Soviet Russia, America’s Cold War rival, was unable to take advantage of the bitter divide between its western ideological enemies, as its tanks were too busy at the same time that autumn with the bloody suppression of a popular uprising in Hungary, one of its downtrodden eastern European satellites. These twin crises are the subject of Alex von Tunzelmann’s brisk and grippingly readable 60th anniversary narrative history.

It is unfortunate that the author or her publisher had the notion of yoking Suez and Hungary together in one book merely because they happened simultaneously. The brutal crushing of a popular upsurge against totalitarian tyranny in mittel Europa, and the wheezy last gasp of clapped out European imperialism in the Middle East, are so different that, though Von Tunzelmann makes ingenious efforts to find parallels between them, they do not really hang together. The constant cutting between embattled Budapest and the stagnant waters of a blocked Suez Canal is confusing, and distracts from von Tunzelmann’s main theme: the moral bankruptcy and inept duplicity of Britain’s rulers in general, and its prime minister Sir Anthony Eden in particular.
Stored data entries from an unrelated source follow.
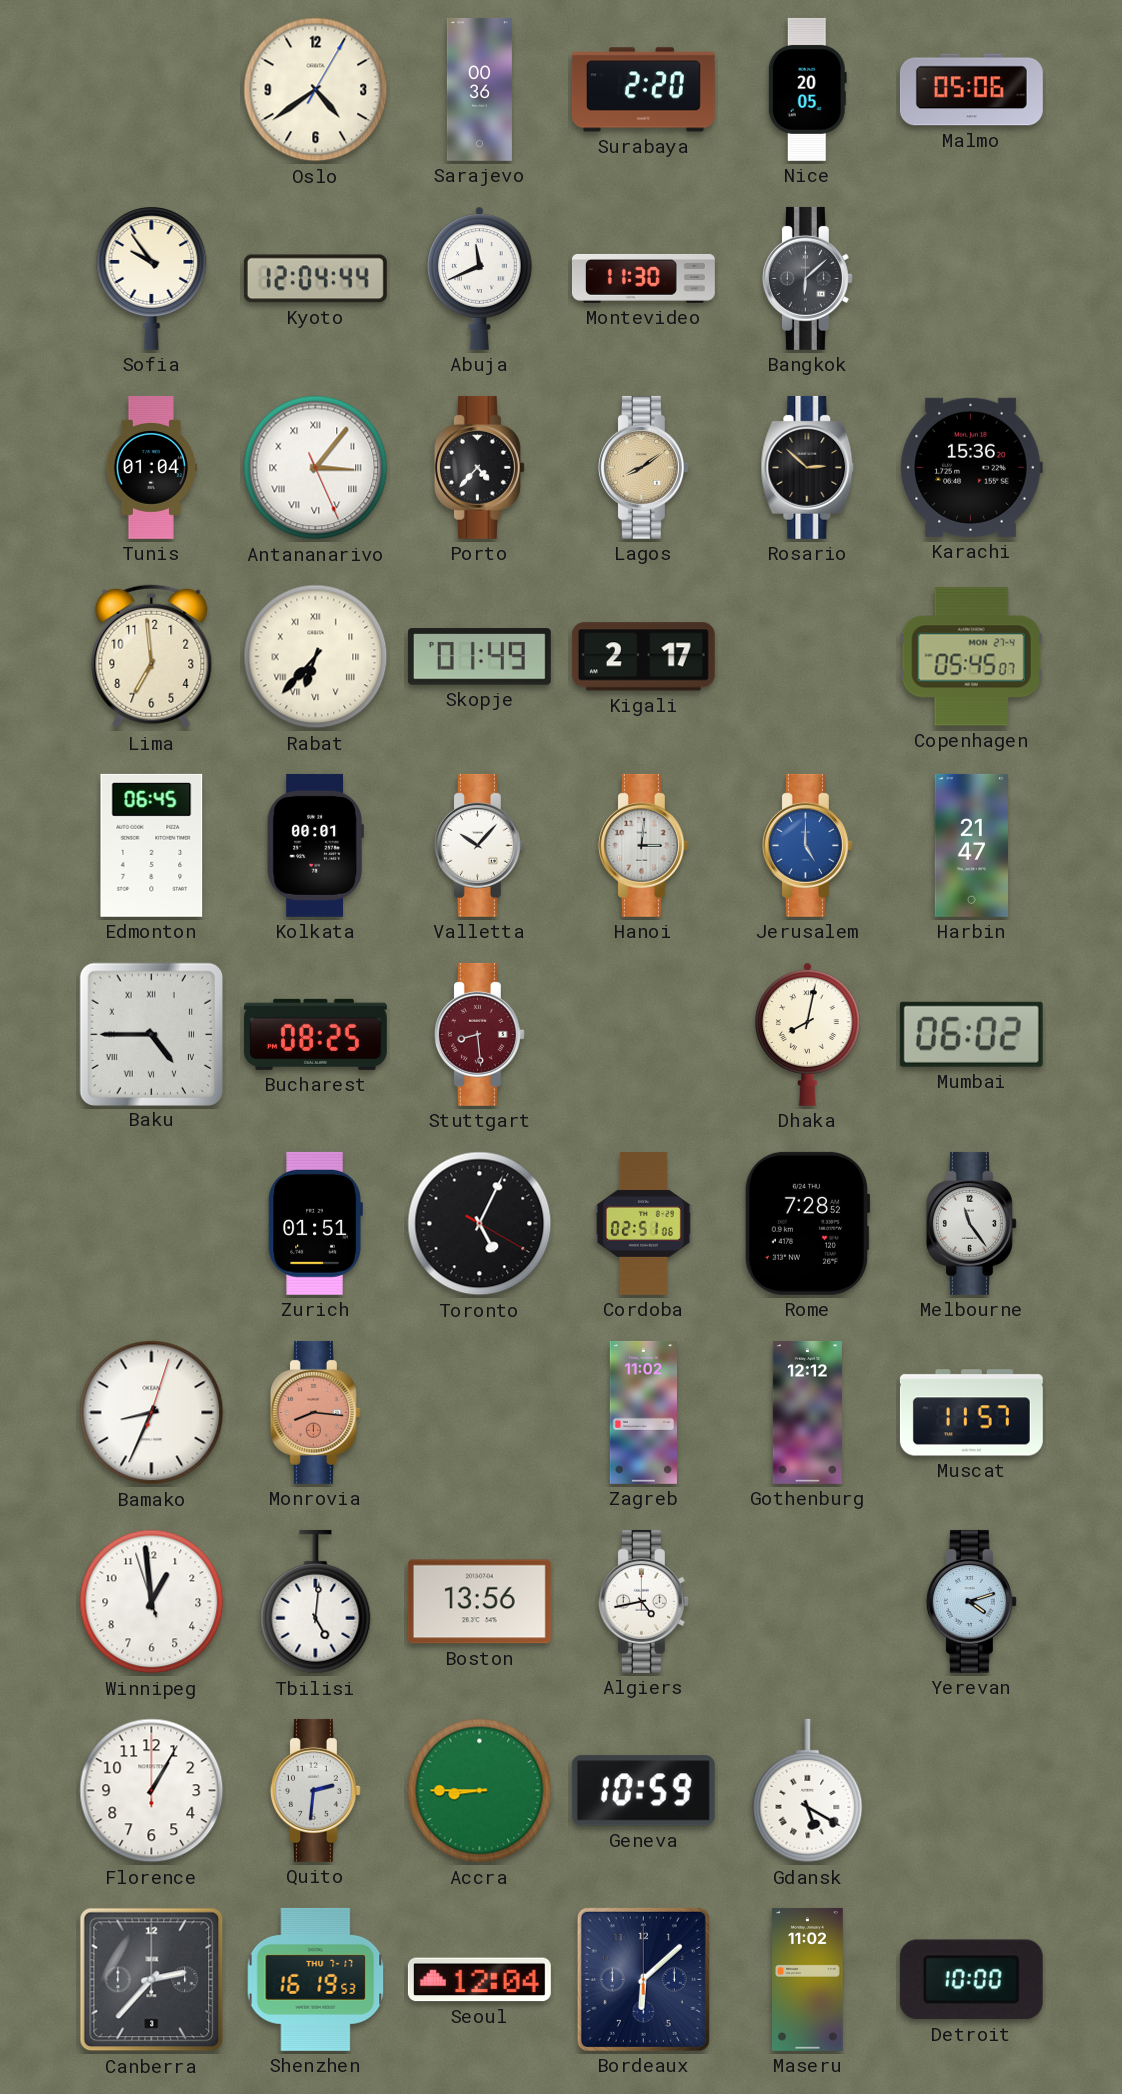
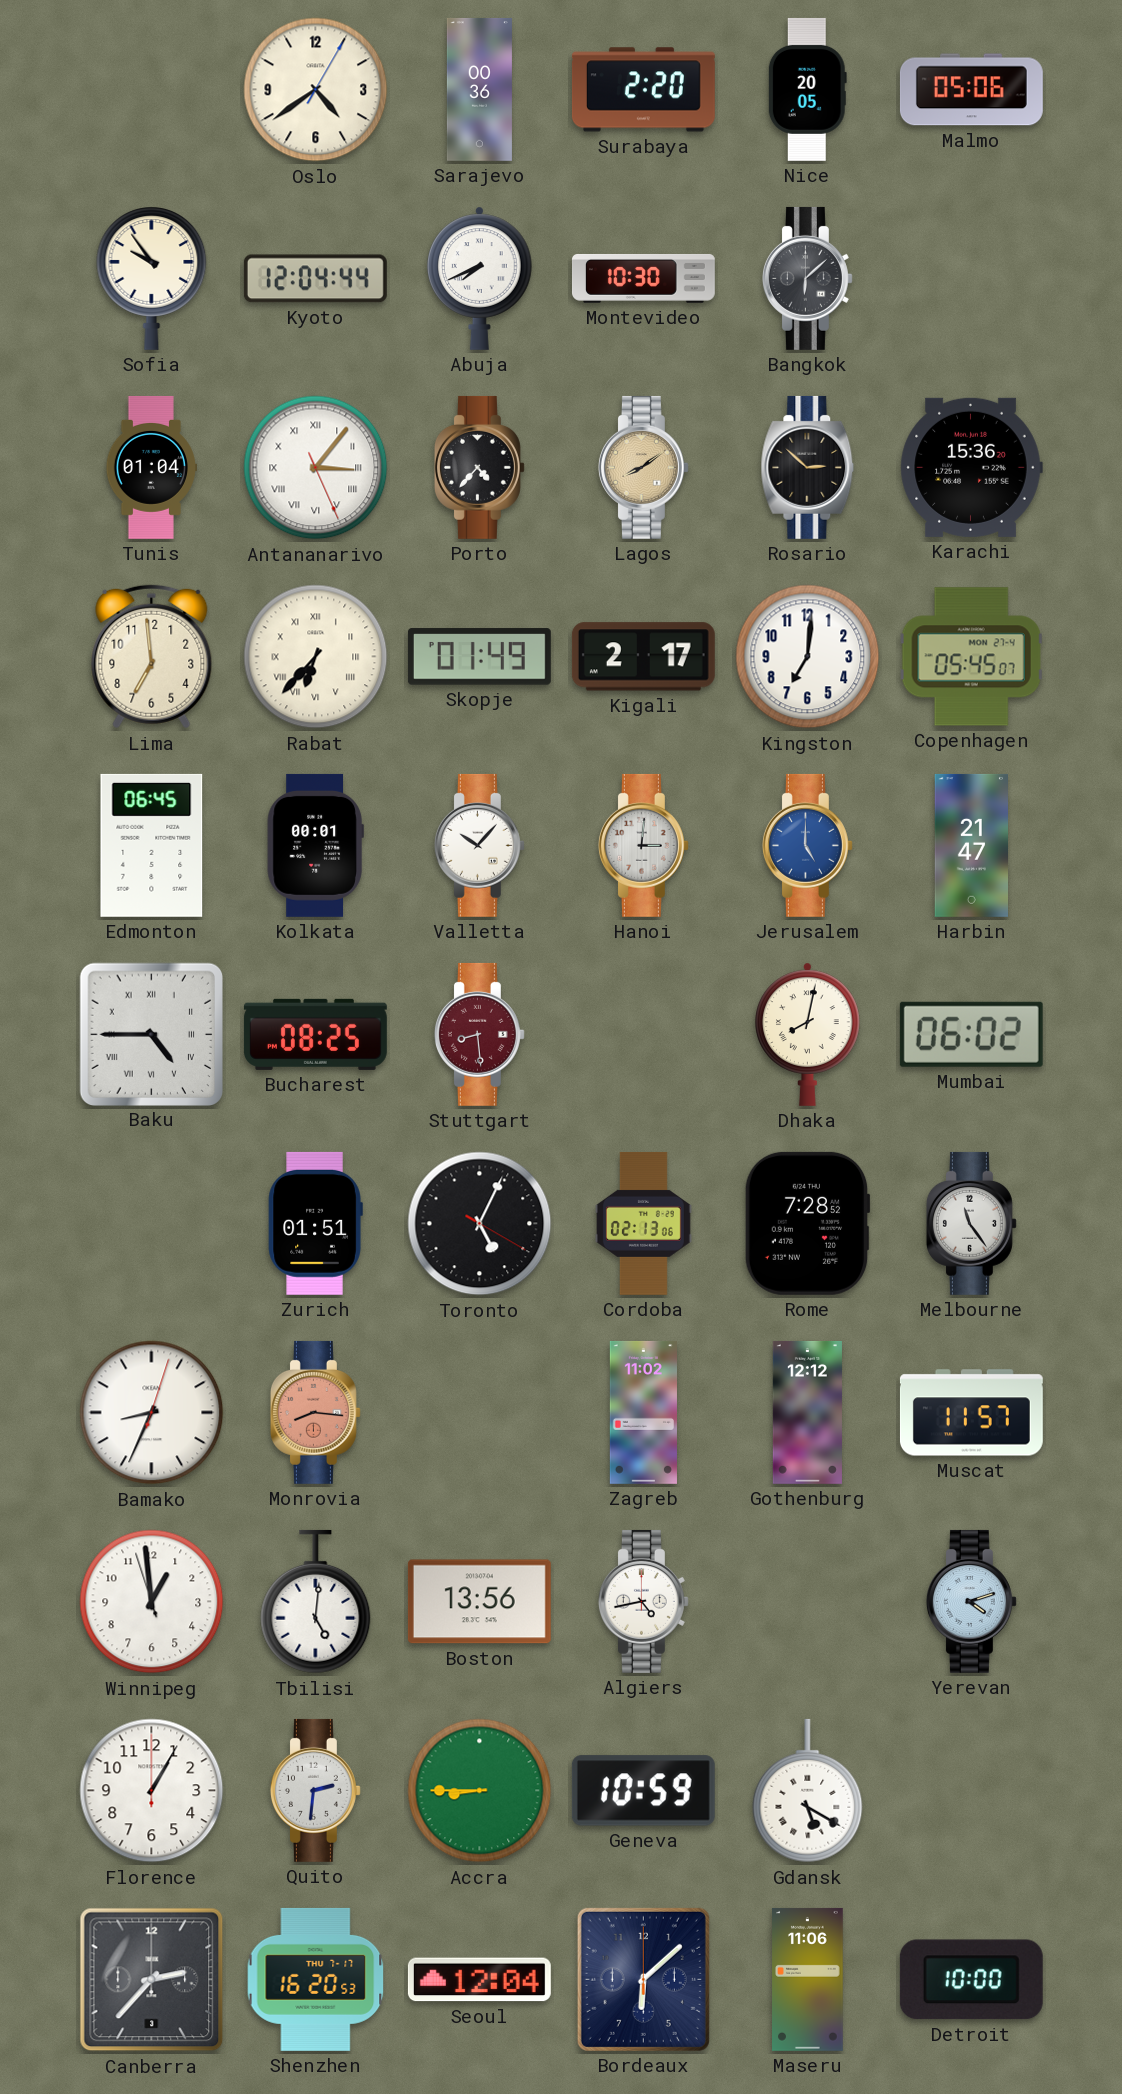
Abuja: 11:41 -> 7:41
Montevideo: 11:30 -> 10:30
Kingston: none -> 7:01
Cordoba: 02:51 -> 02:13
Shenzhen: 16:19 -> 16:20
Maseru: 11:02 -> 11:06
It is obvious that the author’s main interest is in Suez rather than Hungary, about which she is fairly perfunctory, telling us little that is new. But when she gets her teeth into the iniquities and absurdities of a sick Eden’s drug- and bile-fuelled follies, and Washington’s contemptuous slapping down of its old ally, her writing catches fire, and her scornful prose roasts the remnants of the poor old PM’s reputation beyond repair.

The book could have been subtitled ‘A Tale of Two Baronets’, for if von Tunzelmann’s main villain is Eden, a victim of his own monomania, her hero is another Sir Anthony, the Foreign Office minister of state Sir Anthony Nutting. Nutting was a career FO mandarin, an Arabist, and a dripping wet Tory grandee of the Cameron class who saw clearly that Eden’s personal grudge match against Nasser — ‘I want him murdered,’ Eden told him — could only end in catastrophe when it became Britain’s covert foreign policy agenda.

Since Nutting’s boss, the foreign secretary Selwyn Lloyd, was a self-confessed xenophobe who had rarely been abroad and blindly followed Eden into his abyss, it fell to the fox-hunting baronet to offer the only opposition within the government as it raced towards war. His stance cost Nutting his career. His bleakly disillusioned inside account of the affair, No End of a Lesson, could have been read with profit by a third Anthony — Blair — as he geared up to invade Iraq half a century later: another senseless adventure launched by another vain poseur of a premier on a tide of lies and illusions.

For the most depressing of conclusions to be drawn from this timely and clearly written reappraisal is that Britain’s policy makers did not, contra Nutting, draw the necessary lesson from Suez: think twice and then think again before undertaking armed intervention in the Middle East. Five decades on from Suez, the fools, this time including fools in Washington, reprised that folly all over again.